Gustav MAHLER (1860-1911)
Symphonies Nos. 1-9, Symphony No. 10 (Adagio)
Symphonies Nos. 1, 4, 9: Royal Concertgebouw Orchestra
Symphonies Nos. 2, 3, 7: New York Philharmonic
Symphonies Nos. 5, 6, 8, 10: Vienna Philharmonic
Conductor: Leonard Bernstein
See below for full details
DEUTSCHE GRAMMOPHON 477 8668 [11 CDs: 746:00]

Experience Classicsonline

This is an old vintage reissued gloriously. It’s far from a new release, but it could well turn out to be one of the most significant issues of this Mahler anniversary year. It comprises Bernstein’s DG Mahler cycle of the symphonies (no song-cycles) in a compact space at super budget price. All recordings are live and all benefit from it.

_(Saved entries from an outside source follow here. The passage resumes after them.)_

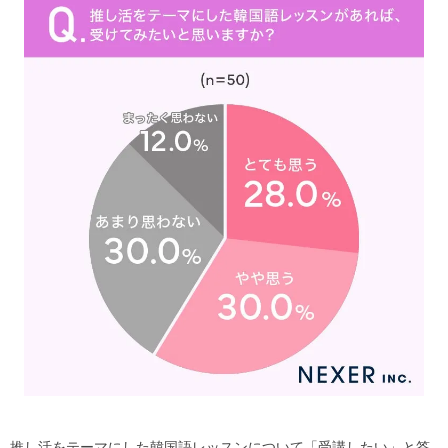
推し活をテーマにした韓国語レッスンについて「受講したい」と答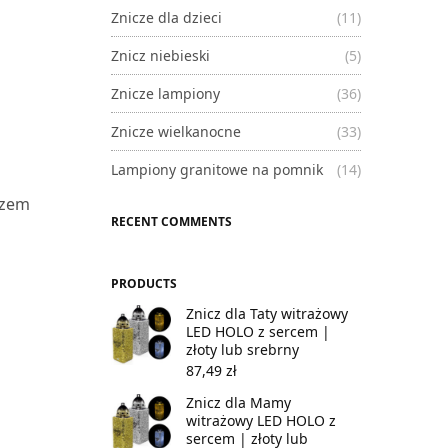
Znicze dla dzieci
(11)
Znicz niebieski
(5)
Znicze lampiony
(36)
Znicze wielkanocne
(33)
Lampiony granitowe na pomnik
(14)
azem
RECENT COMMENTS
PRODUCTS
Znicz dla Taty witrażowy
LED HOLO z sercem |
złoty lub srebrny
87,49
zł
Znicz dla Mamy
witrażowy LED HOLO z
sercem | złoty lub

Leonard Bernstein is still Gustav Mahler’s most famous and, controversially, most significant interpreter. It was he who really popularised the composer’s music in the USA and he invented a whole new performing tradition for Mahler. People still disagree violently over the merits of Bernstein’s performances: they are variously exhilarating, infuriating, frustrating, disappointing, revelatory, cosmic, virtuosic or perverse. However, and this is the key point, they are never neutral. Bernstein’s Mahler forces you to take a stand. I don’t think that anyone will love every performance in this box, but after listening to this set I am convinced that no serious Mahlerian will want to be without it.
Bernstein himself was famous for being a dynamo, and something of a maniac on the podium so it is perhaps unsurprising that he should find such an affinity with Mahler’s music. It is the conductor’s restless energy that is immediately apparent in this set’s first CD: right through the First Symphony’s spellbinding opening you are on the edge of your seat, wondering what will happen next. This gives way to a wonderfully exuberant allegro where minor imprecisions of ensemble and a little extraneous noise don’t matter in the context of what is going on. There is a real sense of build towards the joyous eruption of the coda. It is entirely typical of Bernstein that he wallows in the vulgarity of the second movement, including ridiculous glissandi and over-the-top winds. He also revels in the contrasts of the funeral march where the brief consolation of the Wayfaring song clashes with the vulgarity of the klezmer music. There is an astonishing explosion at the outset of the finale and the utmost desolation of the opening leads to utmost exaltation at the end. The white-hot blaze of the final bars could have come from the baton of no-one else, and the whole performance is helped by wonderfully clear sound, capturing the atmosphere of the Concertgebouw beautifully.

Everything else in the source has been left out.